The woman came to the country in the summer of 2018 and began to work for a construction company. She had been told that her job would involve inspecting products. Instead, she was assigned to actually assemble steel bars at construction sites. But that wasn't the worst of it. Most of her colleagues were men, and the sexual harassment began almost immediately. Her supervisors, and even the president of the company, would touch her inappropriately and force her to watch pornography.
In the spring of 2019, around eight months after she started her traineeship, a male employee groped her buttocks while on duty. She grabbed a nearby steel pipe and threw it at him. She was fired that day.
"I tried to explain to the bosses why I threw the pipe, but no-one would listen," she says.
The firm filed a report with the organization that arranged her placement, stating that she "doesn't follow instructions of her supervisors and repeats problematic behavior at the workplace." With more than two years left in her term as a trainee, she was suspended from the program and told to return to Vietnam.
The president of the firm told NHK that he didn't believe his actions constituted sexual harassment.
"I may have said and done things that could be taken as obscene, but they were meant as jokes," he says. "I have never received any complaints, either from her or any other employee, with regard to sexual harassment. I believe she fabricated a story that was convenient for her."
Just the tip of the iceberg
Kakehashi is a support group for foreigners living in Japan. Spokesperson Koshida Maiko says more than 100 technical trainees have reached out to her seeking advice since 2015. About 10 percent of the calls concern sexual violence and harassment. Koshida says she believes this number is just the tip of the iceberg.
"Those who come forward and seek help are the lucky ones," she says. "Most of the trainees are unable to recognize that they are being subjected to sexual violence. They blame themselves instead."
Koshida asked the Organization for Technical Intern Training (OTIT) to conduct an investigation into sexual violence against foreign trainees. The organization is in charge of ensuring the proper implementation of technical intern training and protecting the trainees. She says she has yet to hear back.

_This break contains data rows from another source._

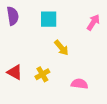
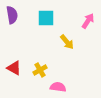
yellow arrow: (61, 48) -> (67, 42), moved
pink semicircle: (79, 84) -> (58, 87), moved

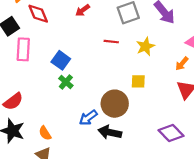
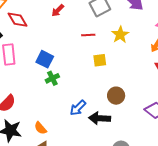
yellow square: (138, 81) -> (100, 60), moved
green cross: (66, 82) -> (52, 78), turned 32
brown circle: (115, 104) -> (116, 96), moved, size x0.7

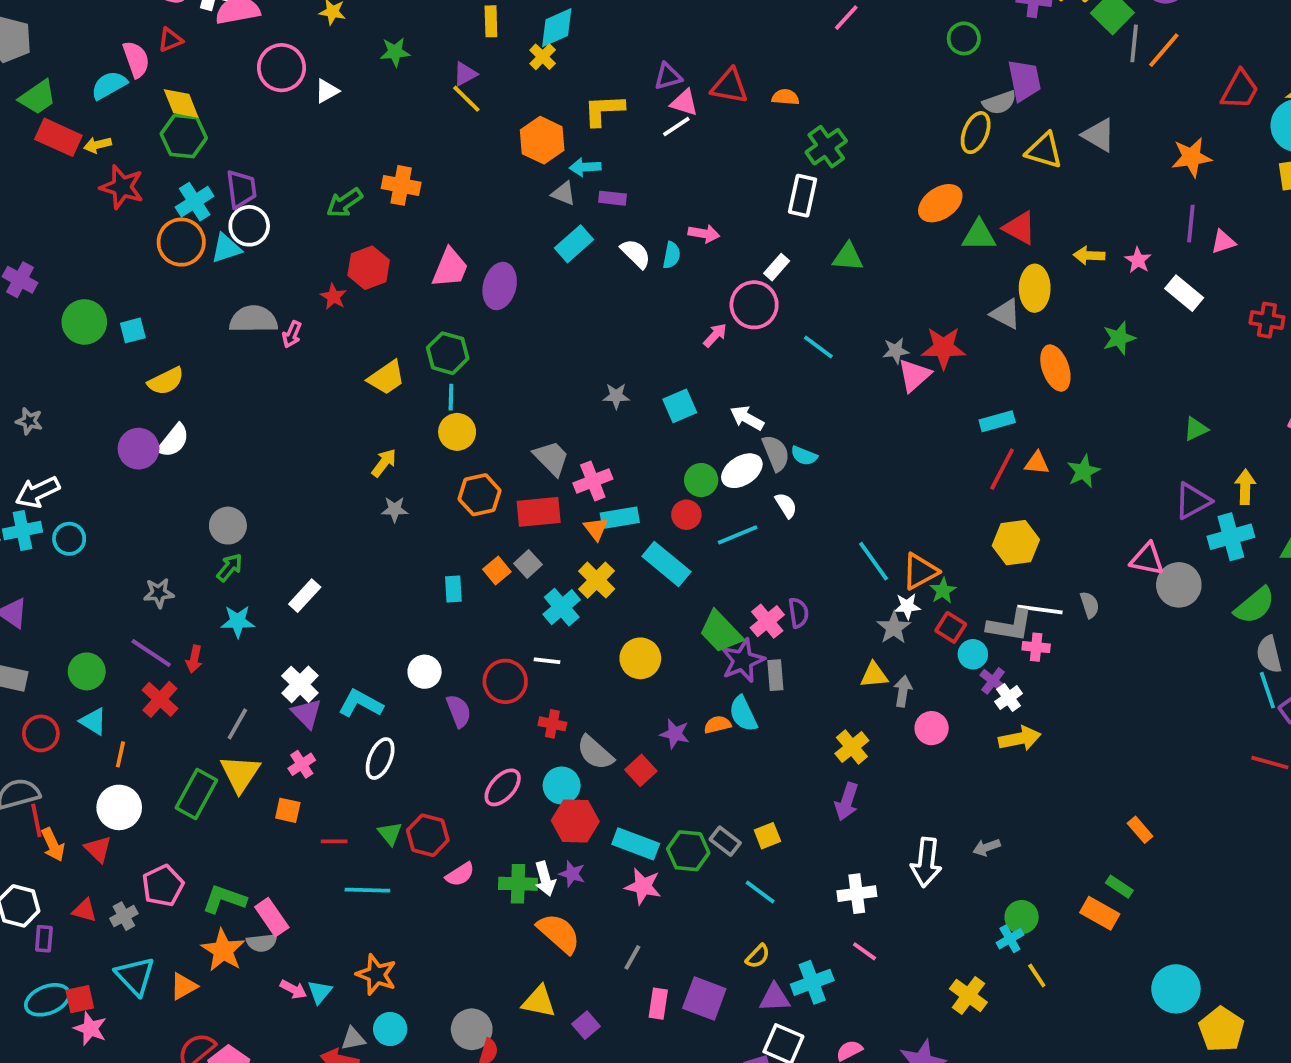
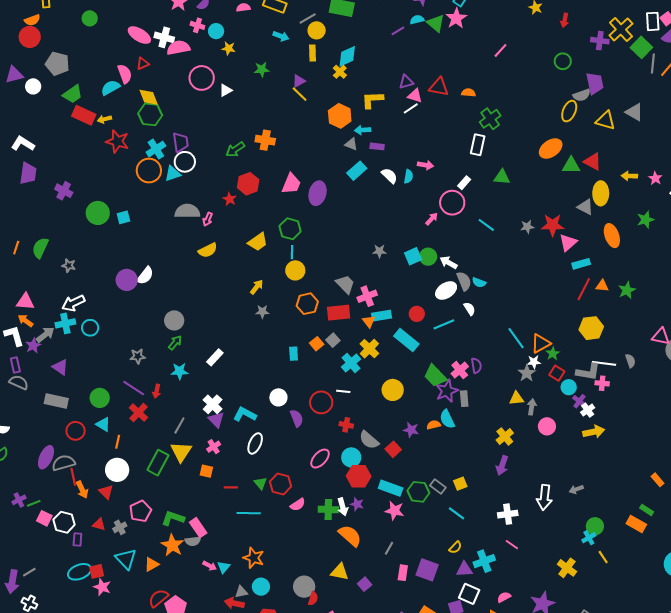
pink triangle: (914, 375) -> (568, 243), moved
yellow semicircle: (166, 381) -> (208, 250), moved
green circle: (701, 480) -> (428, 257), moved

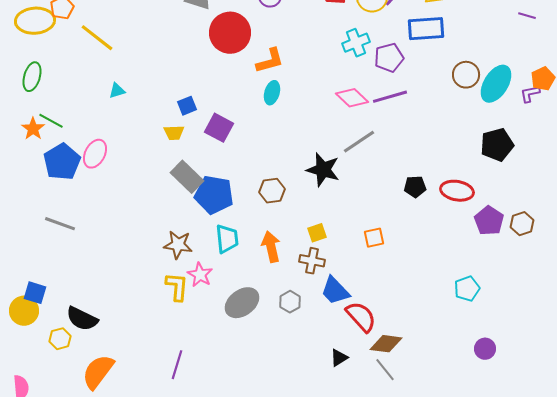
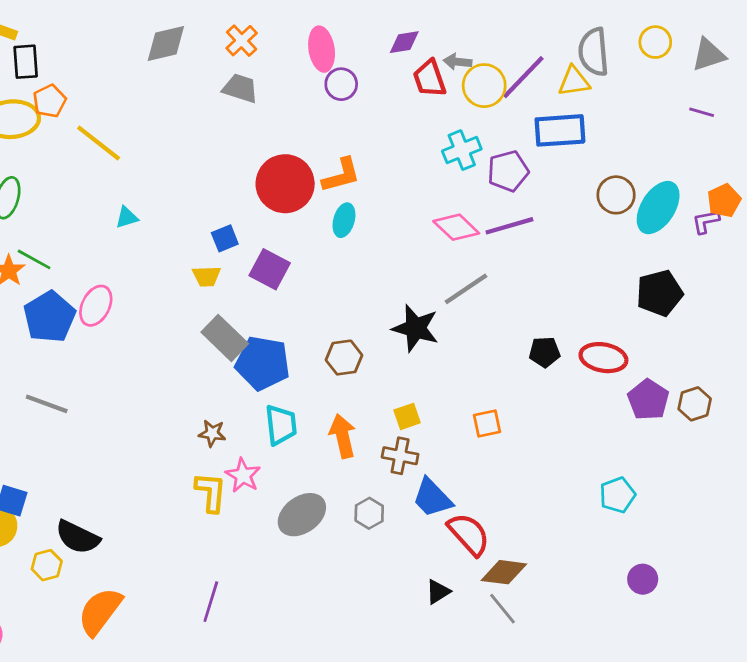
red circle: (230, 33) -> (285, 184), moved
brown star: (178, 245) -> (212, 433), size x0.7

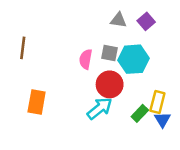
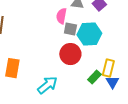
pink semicircle: (86, 59) -> (61, 16), moved
cyan arrow: (100, 108) -> (47, 85), moved

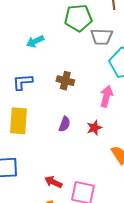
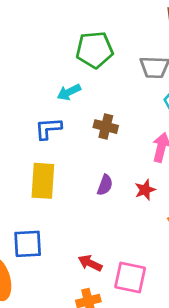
green pentagon: (78, 18) -> (95, 50), moved
cyan arrow: (35, 41) -> (69, 92), moved

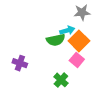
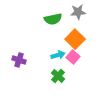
cyan arrow: (67, 30) -> (58, 55), moved
green semicircle: (56, 40) -> (53, 19), moved

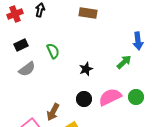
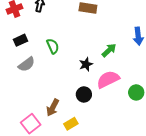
green arrow: (124, 62) -> (109, 50), moved
pink semicircle: (110, 97) -> (108, 79), moved

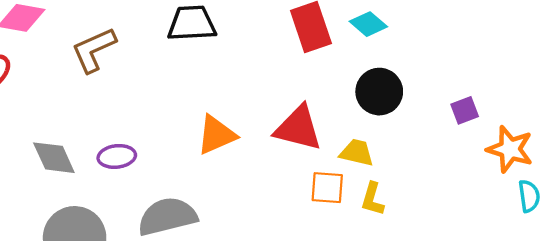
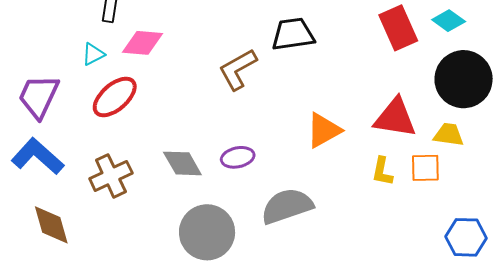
brown L-shape: (94, 50) -> (238, 69), moved
black circle: (379, 92) -> (464, 79), size x1.4
yellow L-shape: (373, 199) -> (382, 171), moved

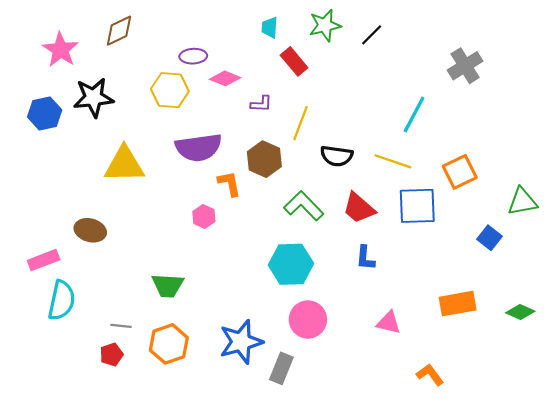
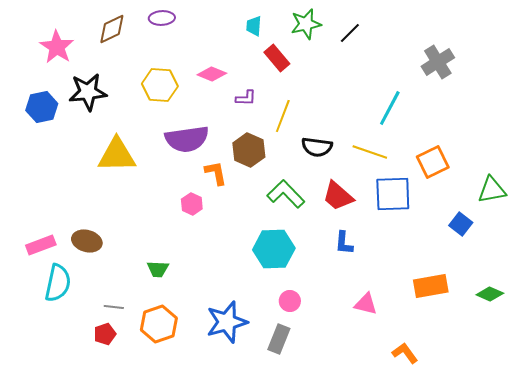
purple ellipse: (193, 56) -> (162, 18), moved
brown ellipse: (90, 230) -> (87, 241), moved
green trapezoid: (168, 286) -> (158, 269), size x0.7
pink circle: (308, 319) -> (290, 301), size x0.6
gray rectangle: (281, 368) -> (279, 339), moved

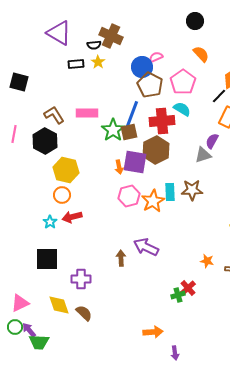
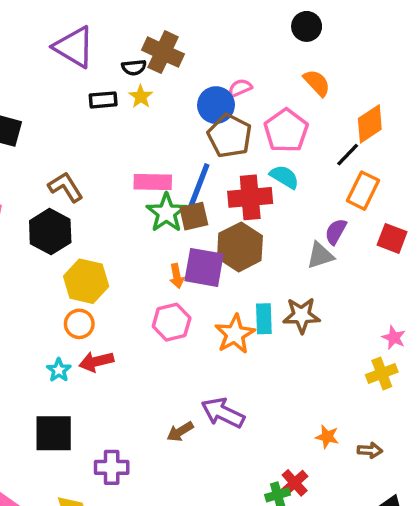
pink rectangle: (87, 113) -> (153, 182), moved
pink hexagon: (129, 196) -> (172, 322), moved
brown arrow: (121, 258) -> (180, 432), turned -119

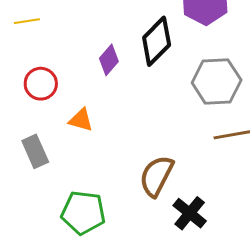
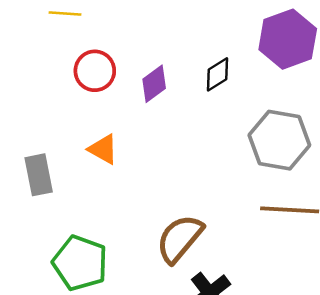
black diamond: (157, 41) -> (217, 74), size x0.6
red circle: (41, 84) -> (95, 71), moved

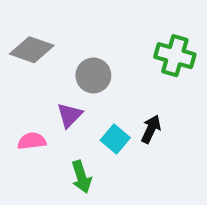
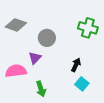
cyan square: (115, 139) -> (82, 84), moved
pink semicircle: (32, 141) -> (16, 71), size x1.5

"OTIT will respond to our requests for consultation about job descriptions and wages, but ignore our requests concerning sexual violence against trainees," Koshida says.
Sunai Naoko, a journalist who reports on issues involving technical trainees, says sexual violence of this nature is an intractable problem because of the unusual power structure of the programs.
"Many of the trainees live in dormitories provided by their companies, which means their accommodation is also under the control of their employers," she says. "The proximity of job and lodging enhances the risk of their being subjected to sexual violence even outside of work. Furthermore, trainees can easily lose not just their jobs but their housing too if they file complaints and offend their employers. And losing a job can mean losing residence status. So it's extremely difficult to speak out."
The woman returned to Vietnam in October 2019. She is now working for a firm in her hometown, earning around $220 a month — less than half what she made as a trainee in Japan. She still has nearly $5,500 left of the loans she took out to set herself up in Japan.
"I wanted to continue working in Japan, and I think I would be if I hadn't been sexually abused," she says. "But I was a foreigner and a woman, and that's a precarious position that people took advantage of."